A new voting rights case bubbling up to the Supreme Court has the potential to transform how voting rights are litigated in the courts.

On Monday, the U.S. Eighth Circuit Court of Appeals ruled that Section 2 of the Voting Rights Act – which prohibits the “denial or abridgment of the right to vote on account of race or color through voting qualifications or prerequisites” – does not explicitly grant a private right of action.

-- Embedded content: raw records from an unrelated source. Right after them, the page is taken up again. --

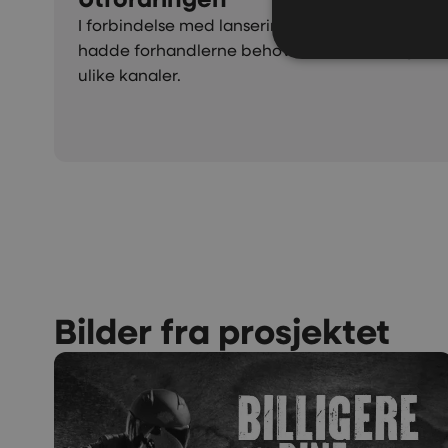
I forbindelse med lanseringer av nye sykler og
hadde forhandlerne behov for materiell og inn
ulike kanaler.
Bilder fra prosjektet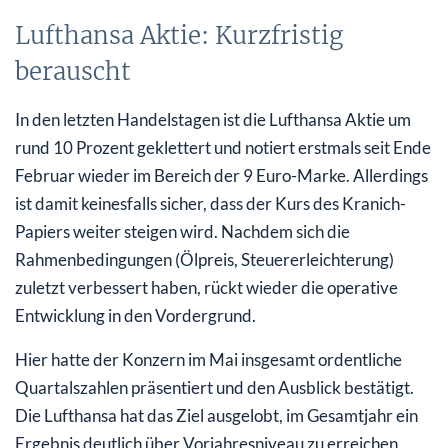
Lufthansa Aktie: Kurzfristig
berauscht
In den letzten Handelstagen ist die Lufthansa Aktie um
rund 10 Prozent geklettert und notiert erstmals seit Ende
Februar wieder im Bereich der 9 Euro-Marke. Allerdings
ist damit keinesfalls sicher, dass der Kurs des Kranich-
Papiers weiter steigen wird. Nachdem sich die
Rahmenbedingungen (Ölpreis, Steuererleichterung)
zuletzt verbessert haben, rückt wieder die operative
Entwicklung in den Vordergrund.
Hier hatte der Konzern im Mai insgesamt ordentliche
Quartalszahlen präsentiert und den Ausblick bestätigt.
Die Lufthansa hat das Ziel ausgelobt, im Gesamtjahr ein
Ergebnis deutlich über Vorjahresniveau zu erreichen.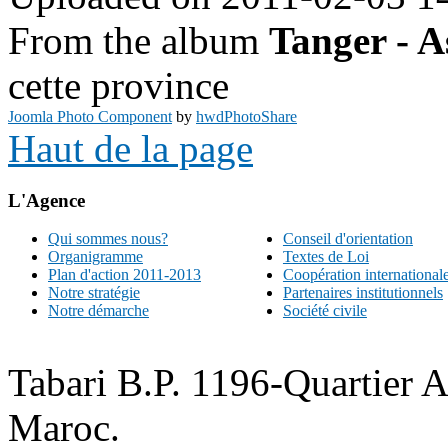
From the album
Tanger - A
cette province
Joomla Photo Component
by
hwdPhotoShare
Haut de la page
L'Agence
Qui sommes nous?
Conseil d'orientation
Organigramme
Textes de Loi
Plan d'action 2011-2013
Coopération international
Notre stratégie
Partenaires institutionnels
Notre démarche
Société civile
Tabari B.P. 1196-Quartier 
Maroc.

In other words, the Eighth Circuit decided that individuals or advocacy groups who believe a state is violating a voter’s rights can’t bring a lawsuit – only the federal government can do so. In the case in question, the court said a local NAACP group in Arkansas, which is suing the state over redistricting maps that the group says discriminated against Black voters, needs to convince the Justice Department to take up their case.

“Did Congress give private plaintiffs the ability to sue under [Section 2] of the Voting Rights Act? Text and structure reveal that the answer is no, so we affirm the district court’s decision to dismiss,” the ruling states.

Legal experts said that the case is likely to make its way up to the highest court in the land, giving the nine justices the opportunity to examine the Voting Rights Act in a presidential election year.

“Justice [Neil] Gorsuch had indicated that this is a significant issue, and the Eighth Circuit just agreed that there isn’t a private right of action. Resolution of this question is clearly headed to the Supreme Court for resolution,” Jason Torchinsky, a partner at Holzman Vogel and an expert in election law, noted.

Monday’s ruling applies only to federal courts covered by the Eighth Circuit, which includes Arkansas, Iowa, Minnesota, Missouri, Nebraska, North Dakota and South Dakota.

But there are several pending lawsuits by private groups that are challenging political maps drawn by legislators across the country.

In 2021, Gorsuch, who lawyers refer to as a “textualist,” indicated that at some point the Supreme Court needs to decide if Congress assumed a private right to action in the Voting Rights Act or not.

“I join the court’s opinion in full, but flag one thing it does not decide,” Gorsuch wrote at the time, joined by Justice Clarence Thomas. “Our cases have assumed — without deciding — that the Voting Rights Act of 1965 furnishes an implied cause of action under section 2.”

Mike Dimino, law professor at Widener University Commonwealth Law School in Pennsylvania, said the difficulty with the Eighth Circuit’s argument is that “the Supreme Court’s attitude in the mid-’60s was much more open to the creation of a private right of action where a statute was ambiguous.”

“If you’re in Congress, and you’re writing a statute in the mid-’60s, you look at the Supreme Court’s precedent at the time, and you say, ‘All right, well, this is what the Supreme Court does,'” Dimino said.

“But the statute has gone on now for more than 55 years, and the Supreme Court hasn’t decided squarely whether these suits are available or not,” he said.

Dimino says he believes it is unlikely that the Supreme Court would affirm the Eighth Circuit’s decision should it decide to take up the case.

The Legal Defense Fund, a civil rights group, criticized the Eighth Circuit’s decision by saying that it means “[i]ndividuals who experience voting discrimination on account of their race will be prevented from suing under the Voting Rights Act (VRA)’s critical Section 2 provisions to vindicate them and must instead rely on the discretion and limited resources of the U.S. Attorney General.”

The group also called the ruling “a stark departure from six decades of decisions in hundreds of Section 2 cases,” pointing to the recent Supreme Court case Allen v. Milligan.

In that case, which was decided this year, a 5-4 majority affirmed a lower court decision that ruled in favor of Black voters in Alabama who challenged the state’s GOP-friendly map, concluding the state likely violated Section 2 of the Voting Rights Act.

Should the Eighth Circuit case be petitioned to the Supreme Court, it could set up a timeline for the case to be decided during a presidential election year.